Australia undermines Earth Summit

September 4, 2002


The Australian government is attracting international condemnation for playing a spoiling role at the United Nations-organised World Summit on Sustainable Development in Johannesburg.

The Australian delegation of 50 people is led by environment minister David Kemp. The delegation is primarily comprised of bureaucrats and representatives of business groups such as the Business Council of Australia, the Australian Chamber of Commerce and Industry, the Minerals Council of Australia and BHP Billiton.

The composition of the delegation is clearly reflected in the role it is playing at the summit. Mark Wakeham, from the Environment Centre of the Northern Territory and Friends of the Earth Australia, said in an August 29 statement from Johannesburg: "Communities from around the world suffering the impacts of destructive mining projects will take little comfort from the official outcomes of the Earth Summit...

"For villagers downstream of Ok Tedi mine in Papua New Guinea, victims of blood diamonds in Angola or Aboriginal landowners fighting Rio Tinto's attempts to develop the Jabiluka uranium mine in Kakadu National Park, the likely outcome will be extremely disappointing...

"With Rio Tinto on the British government delegation, BHP Billiton on the Australian government delegation and Anglo-American a major sponsor of the summit, three of the largest mining houses in the world are in the perfect position to ensure that the summit does not effect 'business as usual'."

Kemp said Australia's priorities at Johannesburg are to "promote the benefits of globalisation and good national governance" and "highlight the contribution of trade liberalisation to sustainable development".

The argument that global trade liberalisation can promote sustainable development is based on the neo-liberal idea that environmental protection will be achieved reducing government regulation of corporate profit-making. If that were true, those countries in which neo-liberal "free market" policies have been most vigorously pursued by governments over the last two decades should have the best environmental protection records.
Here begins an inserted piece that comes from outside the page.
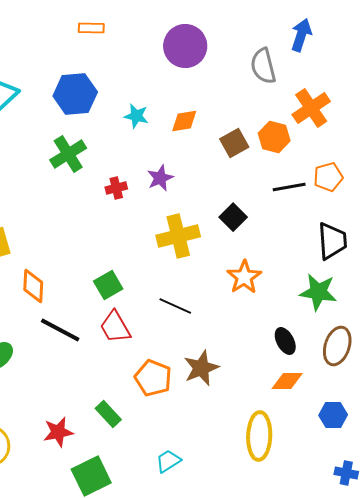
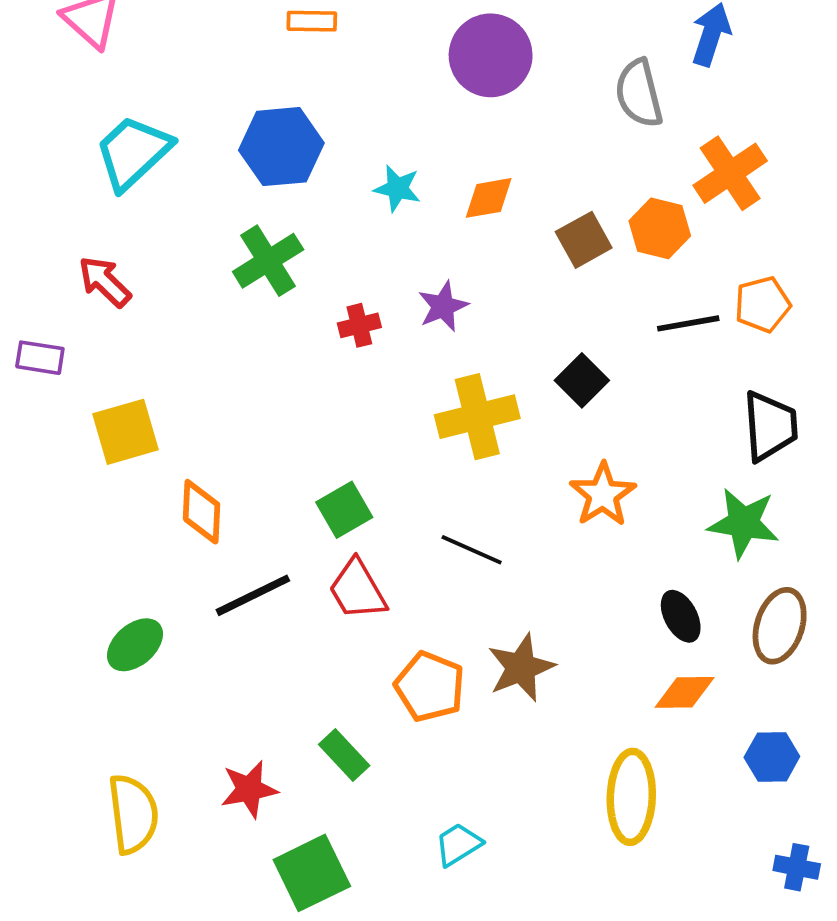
black line: (60, 330) -> (253, 595), turned -54

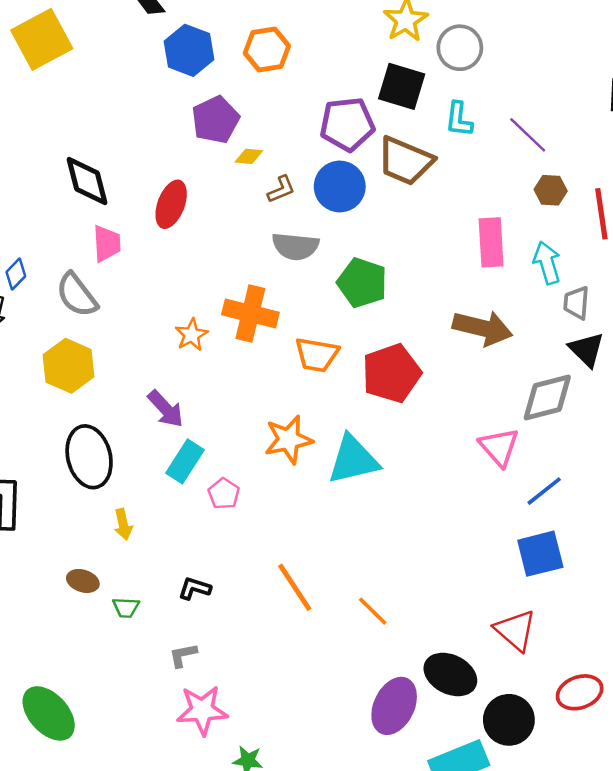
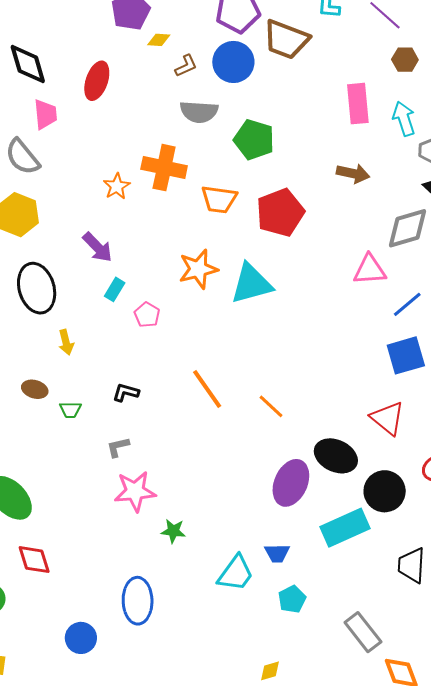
brown arrow: (483, 328) -> (353, 173), size x0.7
pink triangle: (499, 447) -> (370, 270), turned -51
cyan rectangle: (185, 461) -> (115, 289), size x0.7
But the opposite is true. For example, the United States is the largest emitter of greenhouse gases, and Australia is the largest per capita greenhouse emitter.

Kemp's bizarre logic is also undermined by a report prepared by Peter Christoff from Melbourne University, released the week before the Earth Summit. The report found that Australia's environment is deteriorating on numerous fronts: biodiversity preservation, land clearance, land degradation, the health of inland waters, and greenhouse gas emissions. (An equivalent government report, the Australian Assessment Report, tried to put a positive spin on the deterioration with its statement that the government was "confident that the rates of environmental degradation are now falling".)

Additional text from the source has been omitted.